Moloi-Moropa, together with SACP boss Blade Nzimande, claimed in 2015 that they were “in danger for criticising the deal between the SABC and MultiChoice”.
Moloi-Moropa quit her job in Parliament last year and returned to the SACP’s headquarters.
In 2015, City Press obtained a letter of resignation she had written to ANC secretary-general Gwede Mantashe, requesting to be relieved of her duties and citing her frustration at being forced to take positions and pursue policies that were different from those of the governing party.
The SACP made it known last year that it was under siege, claiming its leaders were being followed and their phones bugged by people who Nzimande referred to as “parasites” trying to paralyse the ANC and its alliance partners.
In a recent interview with City Press, Nzimande said there was “no doubt that the security of the party leadership as a whole is under threat”.

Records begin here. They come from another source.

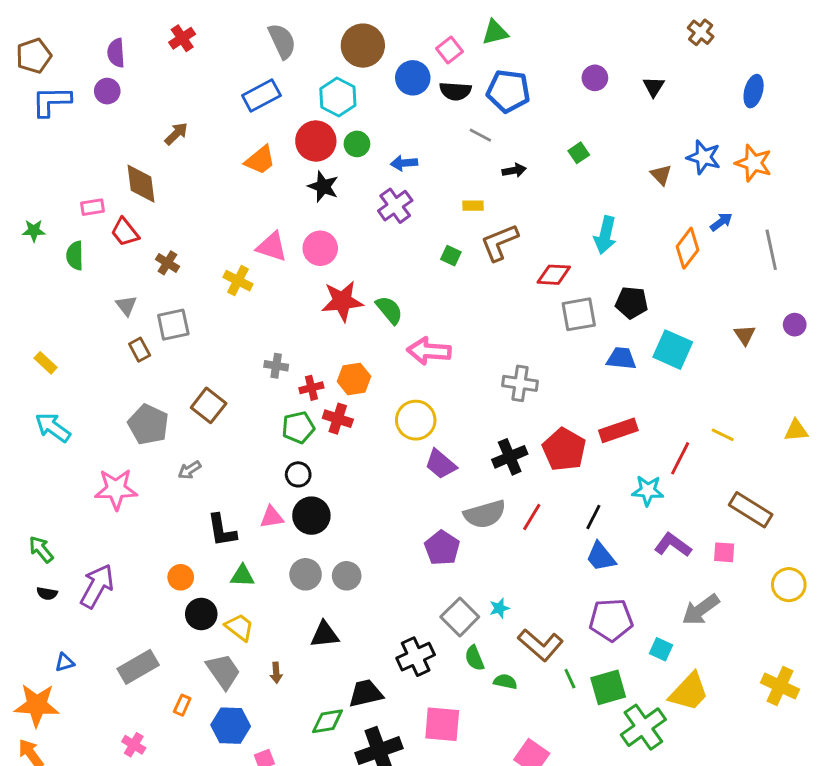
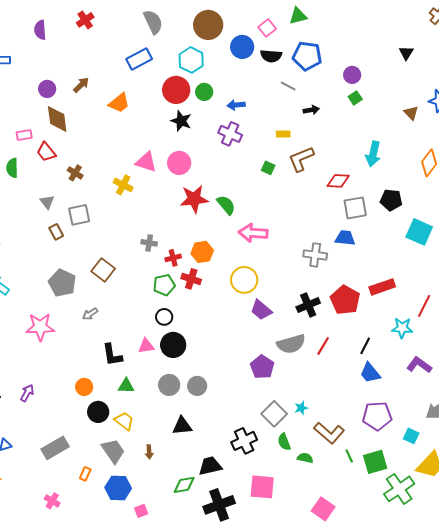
purple circle: (595, 78) -> (352, 75), moved
purple circle: (107, 91) -> (47, 89), moved
orange trapezoid: (260, 160) -> (119, 103), moved
purple cross: (395, 206) -> (230, 134), turned -30
blue trapezoid: (621, 358) -> (345, 238), moved
purple arrow: (97, 586) -> (27, 393), size x0.6

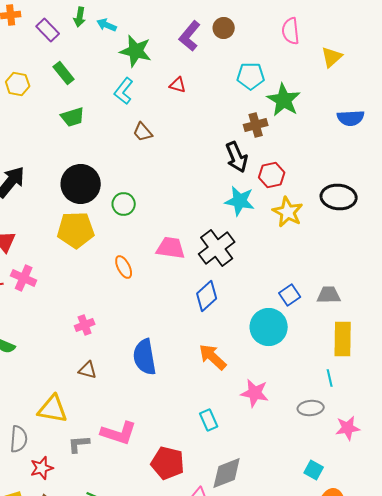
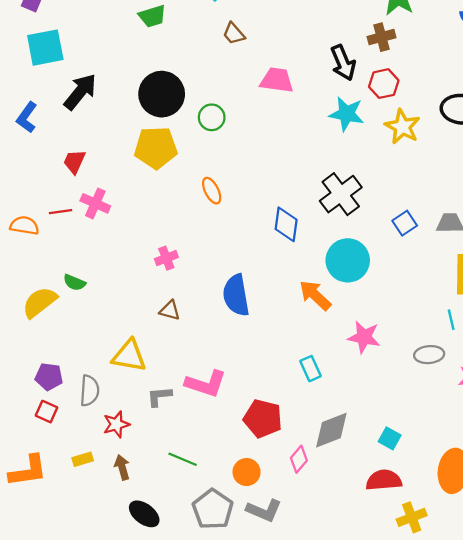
brown cross: (256, 125) -> (381, 37), moved
pink trapezoid: (171, 248) -> (277, 80), moved
black cross: (217, 248) -> (341, 194), moved
blue diamond: (207, 296) -> (286, 224), moved, turned -40
cyan circle: (269, 327) -> (348, 260), moved
cyan square: (314, 470) -> (390, 438), moved

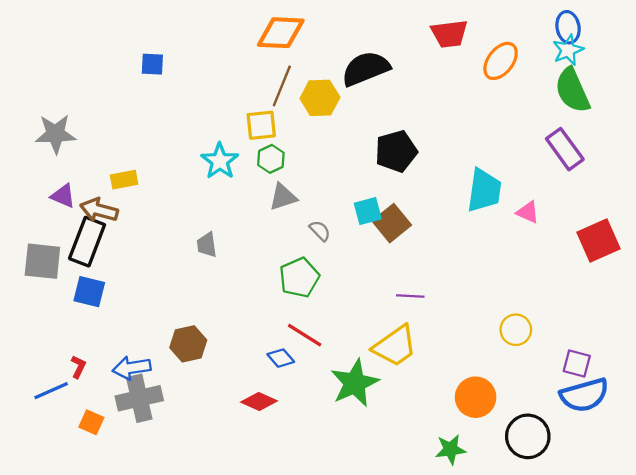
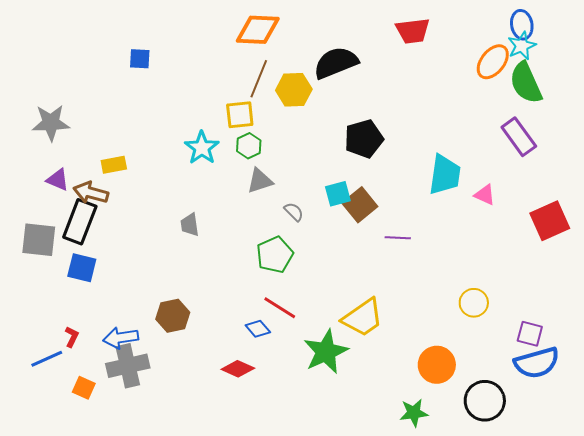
orange ellipse: (501, 61) -> (493, 62), moved
purple line: (410, 296) -> (398, 238), moved

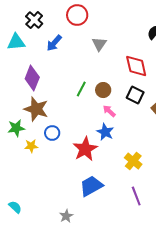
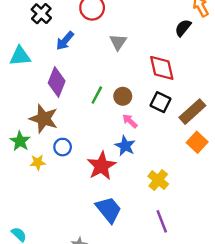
cyan triangle: (16, 42) -> (20, 56), moved
purple diamond: (32, 78) -> (57, 82), moved
green star: (16, 128) -> (20, 141), turned -30
blue trapezoid: (91, 186) -> (109, 210), turned 80

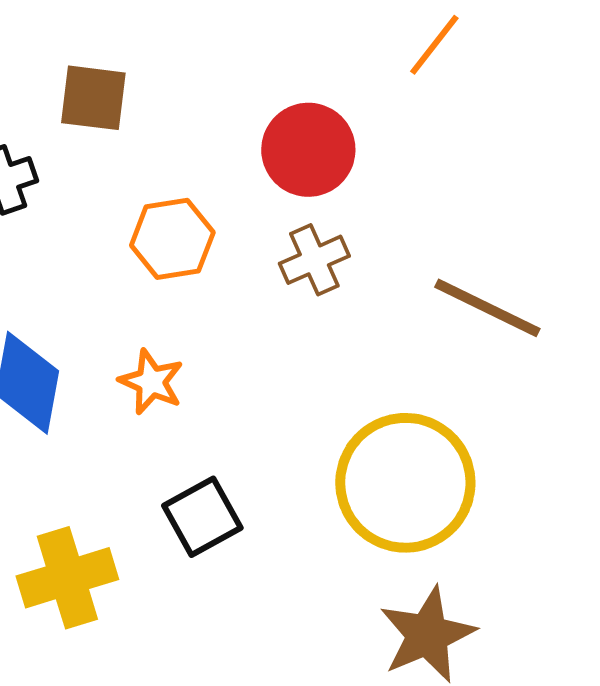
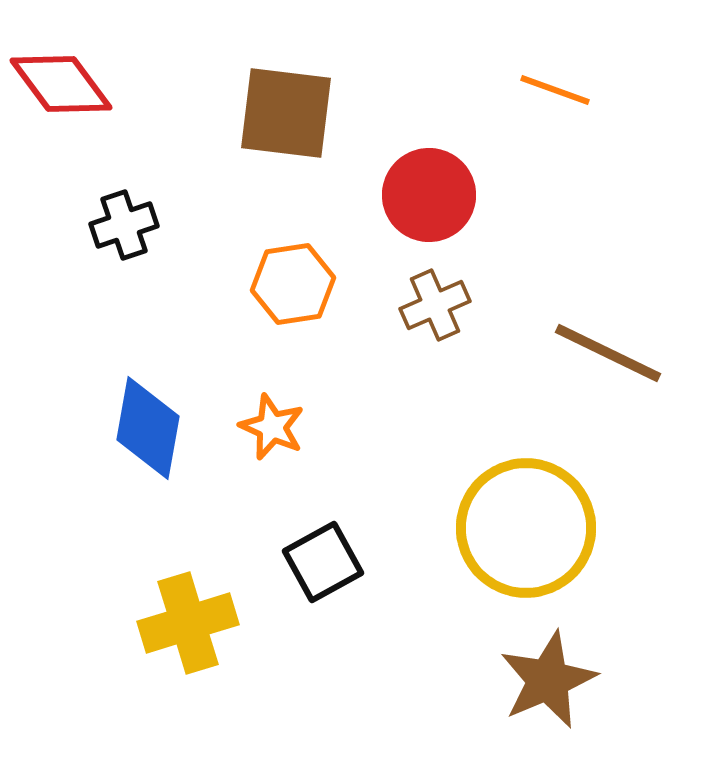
orange line: (434, 45) -> (555, 90), turned 72
brown square: (93, 98) -> (286, 113), moved, size x1.4

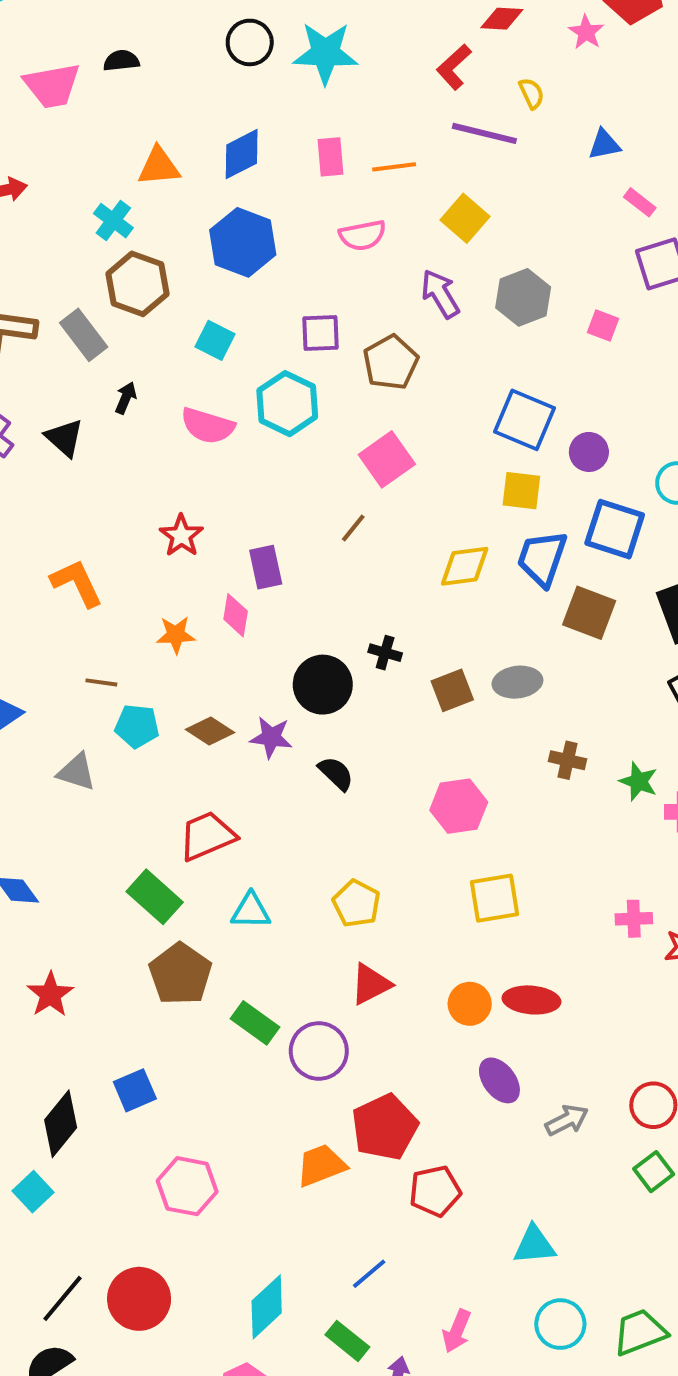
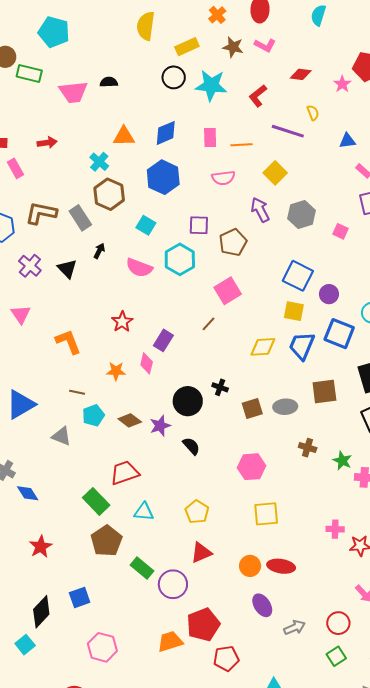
red L-shape: (454, 67) -> (258, 96), moved
purple rectangle: (266, 567) -> (163, 340), turned 40
brown square: (589, 613) -> (324, 392), moved, turned -32
cyan pentagon: (137, 726) -> (93, 415), turned -30
purple star: (271, 737) -> (160, 426), turned -30

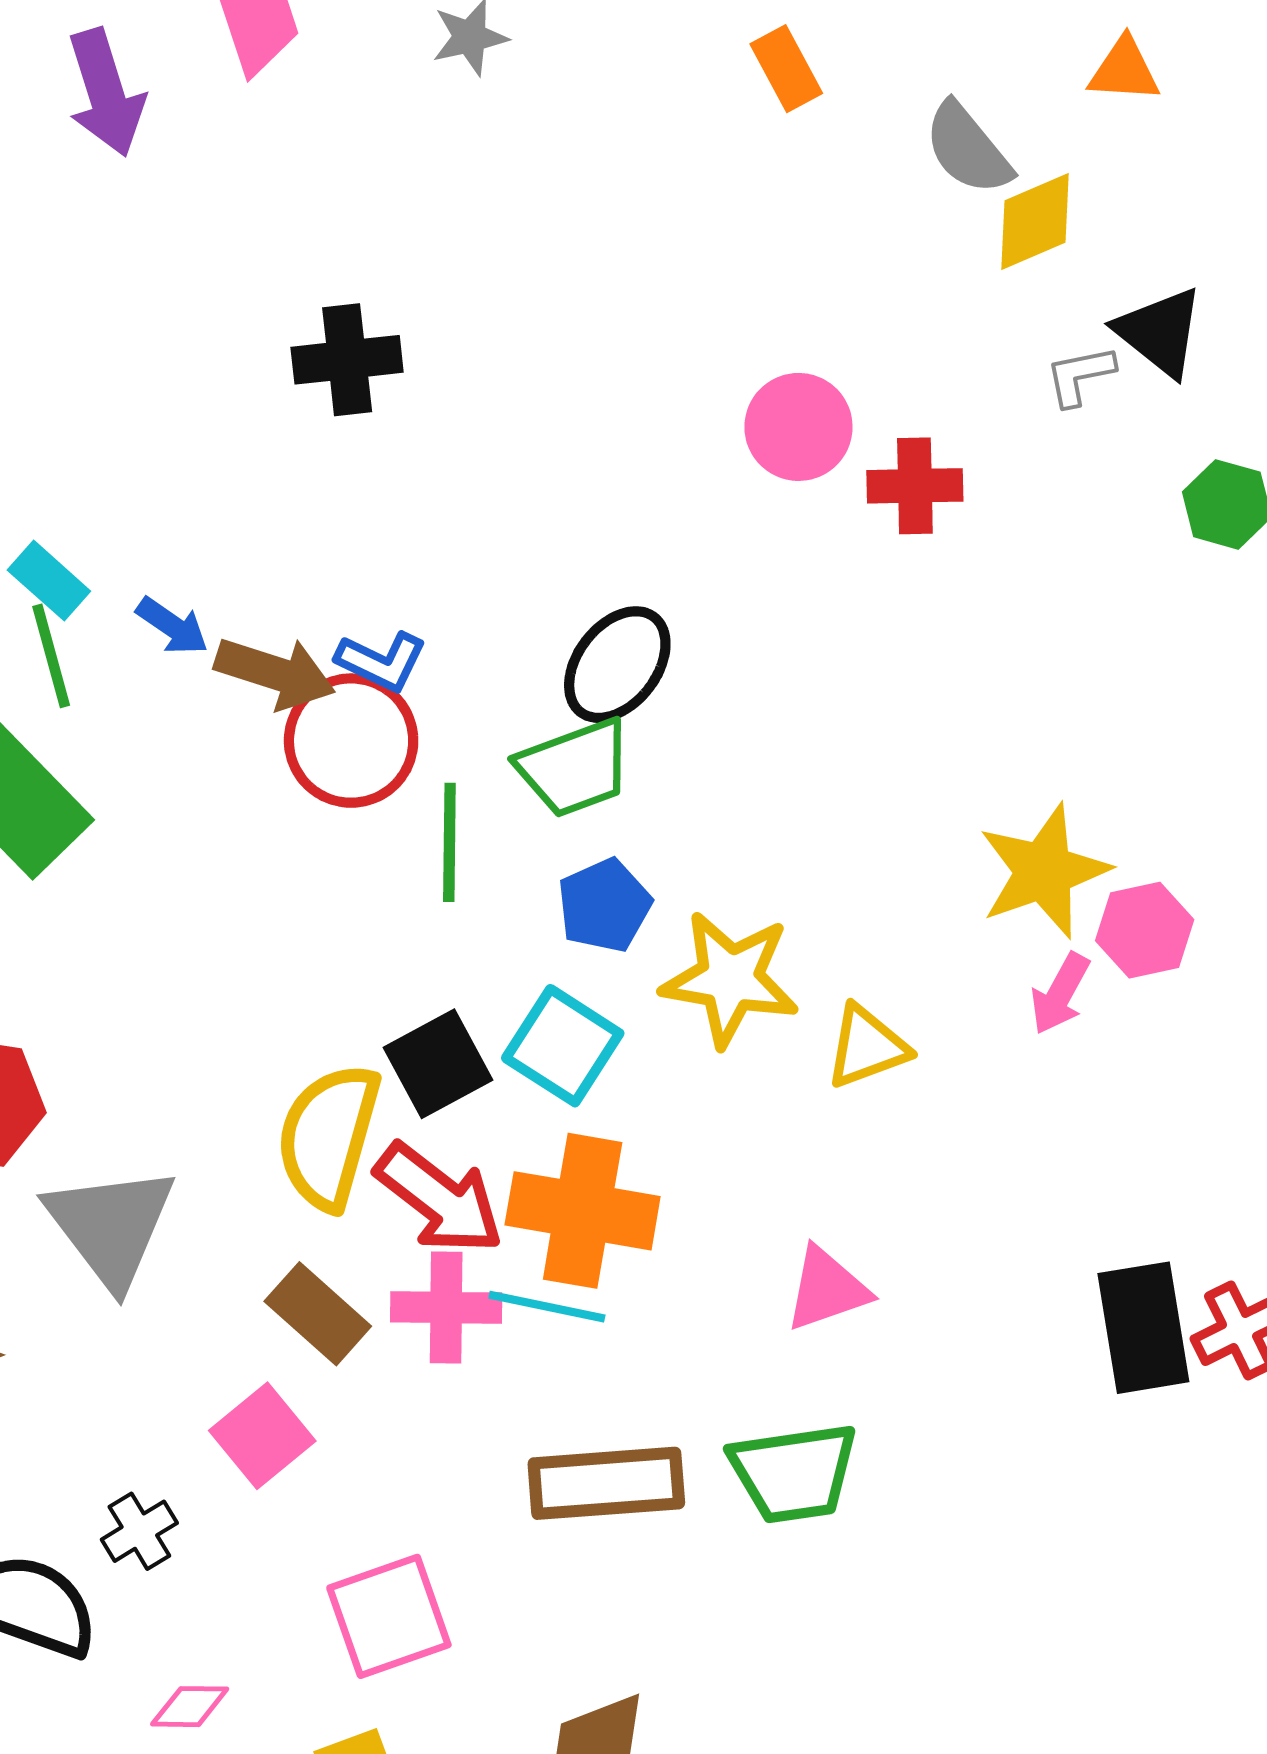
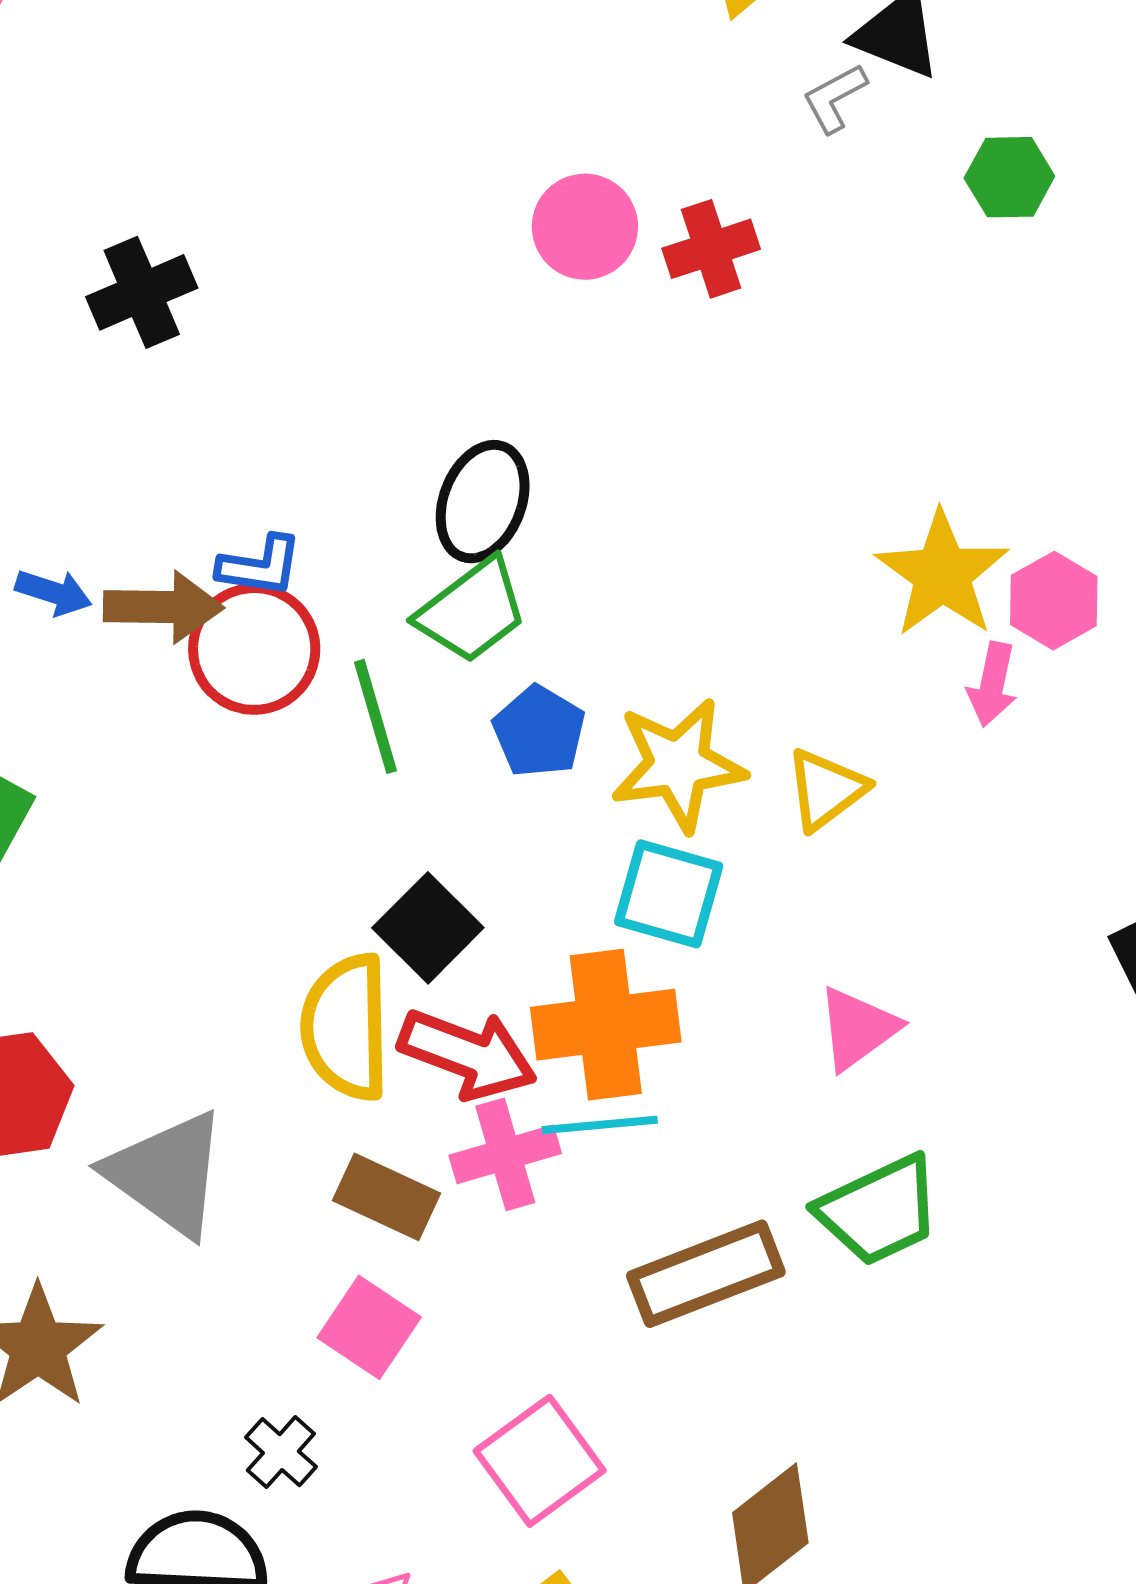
cyan square: (563, 1046) -> (669, 894), moved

However, he said death threats against any of them would not deter them from fighting against monopoly capital and “elements that are looting the state and weakening our capacity to deal with monopoly capital”.
So worried is the SACP that it even provides protection for Young Communist League national secretary Mluleki Dlelanga and some provincial leaders.
With mounting strain on its finances, the SACP says it plans to increase its cash reserves by establishing an endowment fund into which members, alliance partners and other interested donors can make charitable donations.
The party’s Central Committee members will be forced to contribute an amount of R100 monthly towards the fund.
“A clear campaign has to be run for the endowment fund whereby all members make an annual once-off contribution and invite unions and alliance partners to contribute at least R100 000,” reads the report.
“The fund will become a permanent endowment of financial support and a living memorial.”
The fund will not be touched until it hits the R100m mark.
The party also wants to partner with interested organisations – including civil society, think-tanks and cooperatives – to increase funding contributions.
The party’s membership figures show that it increased its support from 154 000 in 2012 to 284 554 at its congress last week. While this growth is good for the party, which has strong links to the working class, the report shows that its professional membership currently stands at just 30 758 – of which only 2 383 members contribute more than R100 monthly to the party’s coffers.
In its 2012 financials, the SACP indicated that it only received R24 000 in membership fees. No figure is given for the amount that members contributed to the party in 2016, but the communists generated revenue of R36.5m.
Of the money raised, R35m was spent on various programmes for the year, including salaries (R18.8m), travel and accommodation (R3.7m), security (R1.98m), stipends (R1.7m); leasing and hiring (R1.2m); campaigning (R758 000); and bad debt written off (R774 000).
The salary bill covers staff at head office. Provinces reflect a R10m increase from the R8m in salaries the SACP paid to staff in 2011. Under the item of administration, the report notes that the “remuneration structure of the SACP has been finalised and remuneration classes and levies concluded”.
“Managers have been employed and placed and are currently busy finalising the process in their various units/departments. The wage bill is stabilising and any expenditure around it can be accounted for to the last cent.”